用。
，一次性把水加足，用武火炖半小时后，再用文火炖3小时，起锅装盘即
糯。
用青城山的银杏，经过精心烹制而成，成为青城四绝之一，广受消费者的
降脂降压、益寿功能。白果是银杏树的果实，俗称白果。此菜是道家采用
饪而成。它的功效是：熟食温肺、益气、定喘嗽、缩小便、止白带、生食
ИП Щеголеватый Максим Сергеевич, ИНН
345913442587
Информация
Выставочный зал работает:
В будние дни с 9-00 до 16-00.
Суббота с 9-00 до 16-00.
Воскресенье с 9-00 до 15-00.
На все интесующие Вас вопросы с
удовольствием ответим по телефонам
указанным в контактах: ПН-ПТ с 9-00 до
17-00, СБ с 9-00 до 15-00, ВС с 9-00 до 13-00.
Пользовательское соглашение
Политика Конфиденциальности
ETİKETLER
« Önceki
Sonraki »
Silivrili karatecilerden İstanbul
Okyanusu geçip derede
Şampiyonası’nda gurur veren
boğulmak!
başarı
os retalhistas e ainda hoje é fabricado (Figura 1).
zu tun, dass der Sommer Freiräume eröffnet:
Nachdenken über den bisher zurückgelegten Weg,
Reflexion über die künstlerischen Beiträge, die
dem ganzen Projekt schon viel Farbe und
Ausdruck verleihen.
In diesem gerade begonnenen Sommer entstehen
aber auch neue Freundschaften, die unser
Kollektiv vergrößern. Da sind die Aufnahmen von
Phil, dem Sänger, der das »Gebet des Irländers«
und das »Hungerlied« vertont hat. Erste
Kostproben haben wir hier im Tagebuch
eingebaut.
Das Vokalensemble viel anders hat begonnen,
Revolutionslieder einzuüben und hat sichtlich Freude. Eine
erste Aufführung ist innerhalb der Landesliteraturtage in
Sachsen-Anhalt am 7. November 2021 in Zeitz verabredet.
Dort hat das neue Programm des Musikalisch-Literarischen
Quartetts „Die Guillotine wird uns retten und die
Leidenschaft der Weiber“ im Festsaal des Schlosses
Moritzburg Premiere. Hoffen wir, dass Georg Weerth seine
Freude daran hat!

----

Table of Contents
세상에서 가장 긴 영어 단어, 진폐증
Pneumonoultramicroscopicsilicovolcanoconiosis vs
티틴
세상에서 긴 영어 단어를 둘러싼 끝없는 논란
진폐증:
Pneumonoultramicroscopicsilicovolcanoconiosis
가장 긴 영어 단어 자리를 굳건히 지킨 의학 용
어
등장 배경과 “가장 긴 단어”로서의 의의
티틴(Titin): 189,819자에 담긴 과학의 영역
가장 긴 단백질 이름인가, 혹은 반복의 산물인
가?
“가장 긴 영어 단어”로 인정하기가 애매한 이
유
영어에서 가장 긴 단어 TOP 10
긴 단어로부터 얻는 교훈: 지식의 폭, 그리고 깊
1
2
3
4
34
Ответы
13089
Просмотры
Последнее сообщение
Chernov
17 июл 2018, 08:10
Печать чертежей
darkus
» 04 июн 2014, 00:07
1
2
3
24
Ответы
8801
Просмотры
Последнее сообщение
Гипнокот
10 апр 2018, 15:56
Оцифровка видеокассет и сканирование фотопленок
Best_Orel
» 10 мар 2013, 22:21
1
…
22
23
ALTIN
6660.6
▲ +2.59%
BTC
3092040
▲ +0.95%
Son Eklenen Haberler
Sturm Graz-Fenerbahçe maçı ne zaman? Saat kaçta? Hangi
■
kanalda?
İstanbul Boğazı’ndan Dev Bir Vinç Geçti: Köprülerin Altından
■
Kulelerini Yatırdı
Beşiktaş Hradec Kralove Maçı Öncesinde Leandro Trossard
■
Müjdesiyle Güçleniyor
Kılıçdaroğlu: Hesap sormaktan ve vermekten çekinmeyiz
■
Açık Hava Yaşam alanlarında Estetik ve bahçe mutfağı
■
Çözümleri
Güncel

----

Reproducing the whole listing above is not the task. Copy exactly only the lines from the one with "345913442587" to the one with "17-00, СБ с", both kept.

Problem solution:
345913442587
Информация
Выставочный зал работает:
В будние дни с 9-00 до 16-00.
Суббота с 9-00 до 16-00.
Воскресенье с 9-00 до 15-00.
На все интесующие Вас вопросы с
удовольствием ответим по телефонам
указанным в контактах: ПН-ПТ с 9-00 до
17-00, СБ с 9-00 до 15-00, ВС с 9-00 до 13-00.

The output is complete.